Excerpts from a dataset:
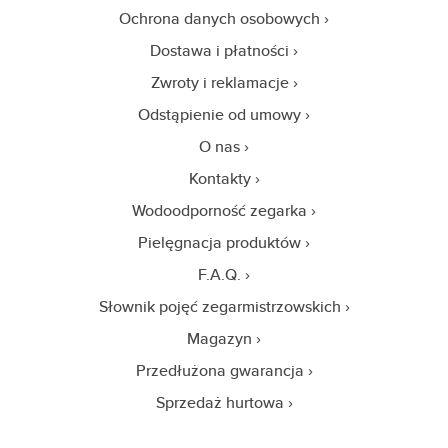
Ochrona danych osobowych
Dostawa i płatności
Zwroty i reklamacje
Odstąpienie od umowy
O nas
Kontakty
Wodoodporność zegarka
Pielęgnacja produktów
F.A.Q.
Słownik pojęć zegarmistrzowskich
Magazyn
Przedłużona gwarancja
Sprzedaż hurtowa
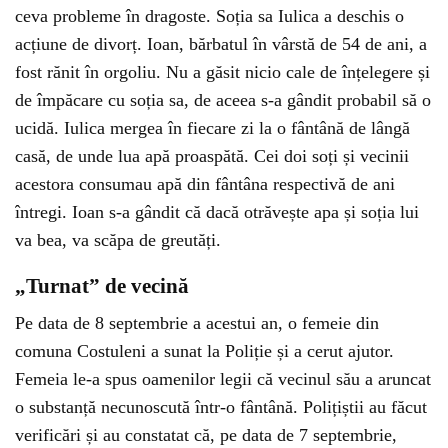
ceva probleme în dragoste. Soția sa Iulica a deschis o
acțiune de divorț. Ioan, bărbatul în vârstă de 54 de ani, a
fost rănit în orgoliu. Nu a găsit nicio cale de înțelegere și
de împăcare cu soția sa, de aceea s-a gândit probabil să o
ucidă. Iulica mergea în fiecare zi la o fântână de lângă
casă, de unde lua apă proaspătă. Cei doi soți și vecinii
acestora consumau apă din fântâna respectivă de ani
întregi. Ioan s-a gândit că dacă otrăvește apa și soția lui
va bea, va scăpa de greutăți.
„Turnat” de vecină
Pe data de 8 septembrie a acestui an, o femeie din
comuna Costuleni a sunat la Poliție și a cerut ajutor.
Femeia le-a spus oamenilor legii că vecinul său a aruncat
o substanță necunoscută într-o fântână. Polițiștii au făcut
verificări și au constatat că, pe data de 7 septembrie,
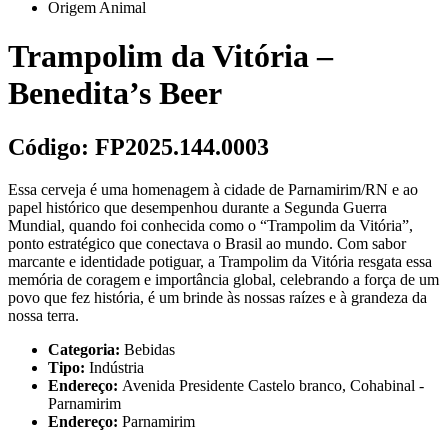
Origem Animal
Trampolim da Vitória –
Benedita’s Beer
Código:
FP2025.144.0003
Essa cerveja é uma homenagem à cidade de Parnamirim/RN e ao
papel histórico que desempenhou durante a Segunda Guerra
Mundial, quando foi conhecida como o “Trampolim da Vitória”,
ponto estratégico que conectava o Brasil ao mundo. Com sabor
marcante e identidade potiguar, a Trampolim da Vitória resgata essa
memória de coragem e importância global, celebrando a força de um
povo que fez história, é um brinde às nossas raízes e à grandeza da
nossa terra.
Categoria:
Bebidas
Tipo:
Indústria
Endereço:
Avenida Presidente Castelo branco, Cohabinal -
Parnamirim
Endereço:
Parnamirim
---
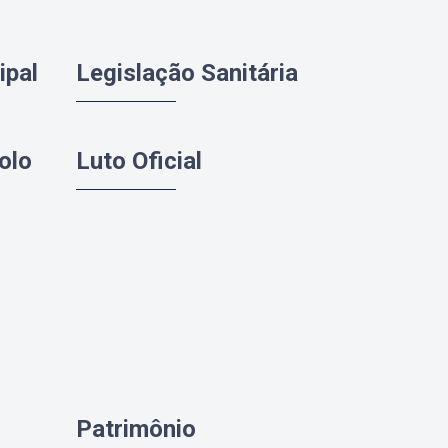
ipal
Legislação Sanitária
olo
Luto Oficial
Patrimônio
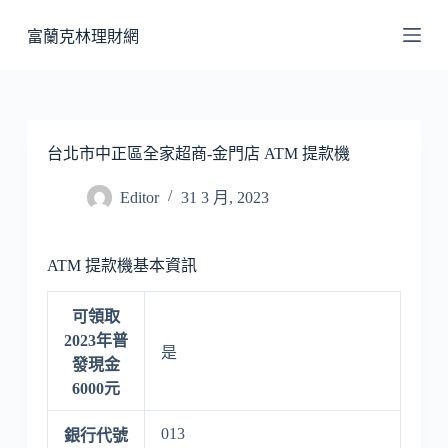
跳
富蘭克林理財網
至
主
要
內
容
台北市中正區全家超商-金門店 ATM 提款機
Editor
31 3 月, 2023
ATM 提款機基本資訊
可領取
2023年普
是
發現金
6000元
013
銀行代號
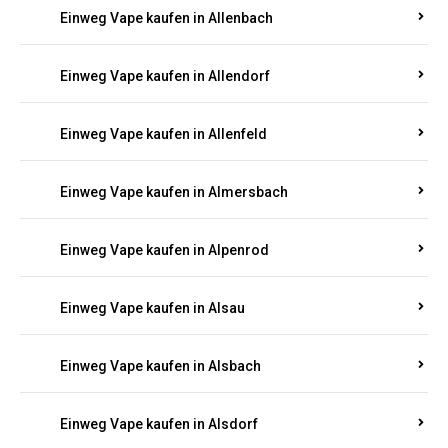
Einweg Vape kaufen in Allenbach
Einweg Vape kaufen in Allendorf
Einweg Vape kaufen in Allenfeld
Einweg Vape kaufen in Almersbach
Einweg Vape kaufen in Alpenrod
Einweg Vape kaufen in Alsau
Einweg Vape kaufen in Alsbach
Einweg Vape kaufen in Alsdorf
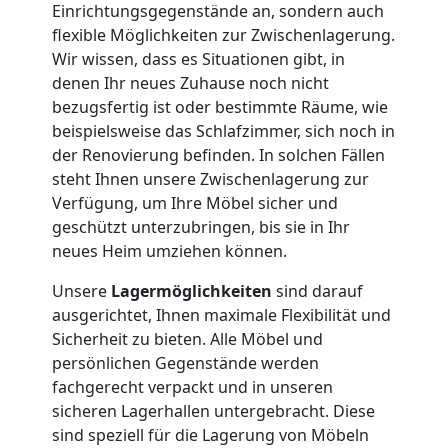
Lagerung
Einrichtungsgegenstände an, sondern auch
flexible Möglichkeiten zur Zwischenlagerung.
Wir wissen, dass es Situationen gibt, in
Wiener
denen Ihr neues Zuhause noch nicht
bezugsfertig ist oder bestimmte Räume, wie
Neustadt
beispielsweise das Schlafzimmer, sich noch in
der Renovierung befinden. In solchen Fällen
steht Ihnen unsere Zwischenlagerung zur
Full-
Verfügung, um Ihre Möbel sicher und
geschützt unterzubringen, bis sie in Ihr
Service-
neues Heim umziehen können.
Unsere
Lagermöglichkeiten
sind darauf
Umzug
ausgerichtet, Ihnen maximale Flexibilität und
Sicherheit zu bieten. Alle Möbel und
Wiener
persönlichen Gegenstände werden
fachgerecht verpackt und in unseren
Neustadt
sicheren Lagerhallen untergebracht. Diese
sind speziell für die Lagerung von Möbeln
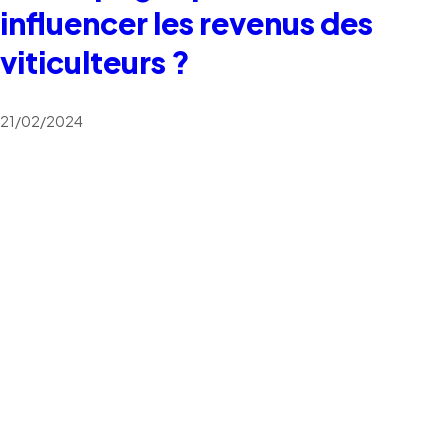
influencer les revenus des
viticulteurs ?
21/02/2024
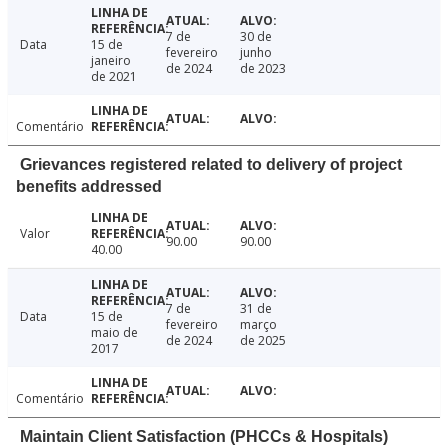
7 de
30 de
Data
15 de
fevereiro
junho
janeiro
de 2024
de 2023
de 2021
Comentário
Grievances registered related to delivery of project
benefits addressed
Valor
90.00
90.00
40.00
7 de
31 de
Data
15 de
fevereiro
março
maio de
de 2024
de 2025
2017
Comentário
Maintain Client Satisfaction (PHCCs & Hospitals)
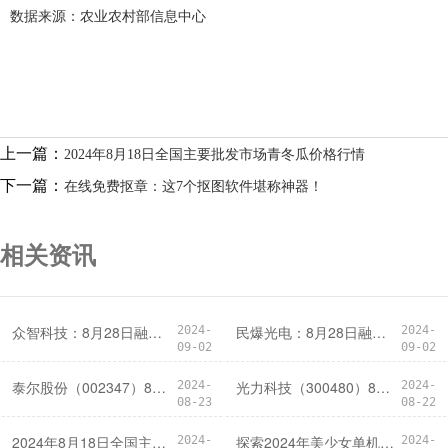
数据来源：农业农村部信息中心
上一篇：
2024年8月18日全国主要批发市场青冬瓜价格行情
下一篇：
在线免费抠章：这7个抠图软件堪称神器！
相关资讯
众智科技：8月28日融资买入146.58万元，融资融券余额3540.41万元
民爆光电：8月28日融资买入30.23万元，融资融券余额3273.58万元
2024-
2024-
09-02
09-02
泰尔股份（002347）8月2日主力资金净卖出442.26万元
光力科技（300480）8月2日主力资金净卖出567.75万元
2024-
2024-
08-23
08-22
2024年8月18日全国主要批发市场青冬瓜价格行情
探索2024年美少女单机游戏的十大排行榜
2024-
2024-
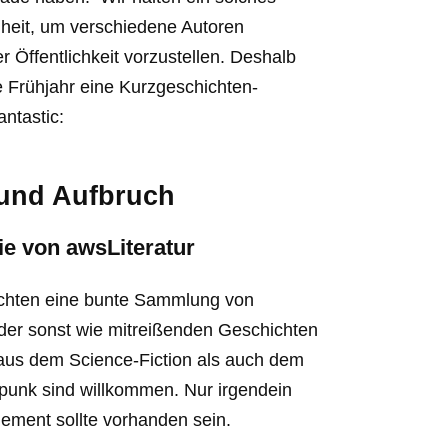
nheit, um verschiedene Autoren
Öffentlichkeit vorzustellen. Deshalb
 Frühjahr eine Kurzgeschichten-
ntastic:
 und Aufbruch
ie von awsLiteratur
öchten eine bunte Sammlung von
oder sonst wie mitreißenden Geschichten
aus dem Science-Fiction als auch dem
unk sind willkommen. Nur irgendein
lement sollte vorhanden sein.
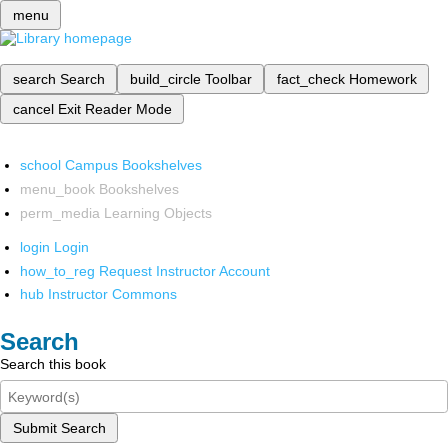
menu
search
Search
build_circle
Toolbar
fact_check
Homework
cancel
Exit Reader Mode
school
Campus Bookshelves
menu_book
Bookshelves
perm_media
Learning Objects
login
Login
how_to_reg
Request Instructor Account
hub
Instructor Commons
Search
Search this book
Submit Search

| YOUR GOAL |
Skipping every picture, transcribe exactly the lines above from the one containing "Ochrona danych osobowych" through the one containing "fost rănit în", both included.

| ANSWER FOR THIS EXERCISE |
Ochrona danych osobowych
Dostawa i płatności
Zwroty i reklamacje
Odstąpienie od umowy
O nas
Kontakty
Wodoodporność zegarka
Pielęgnacja produktów
F.A.Q.
Słownik pojęć zegarmistrzowskich
Magazyn
Przedłużona gwarancja
Sprzedaż hurtowa
ceva probleme în dragoste. Soția sa Iulica a deschis o
acțiune de divorț. Ioan, bărbatul în vârstă de 54 de ani, a
fost rănit în orgoliu. Nu a găsit nicio cale de înțelegere și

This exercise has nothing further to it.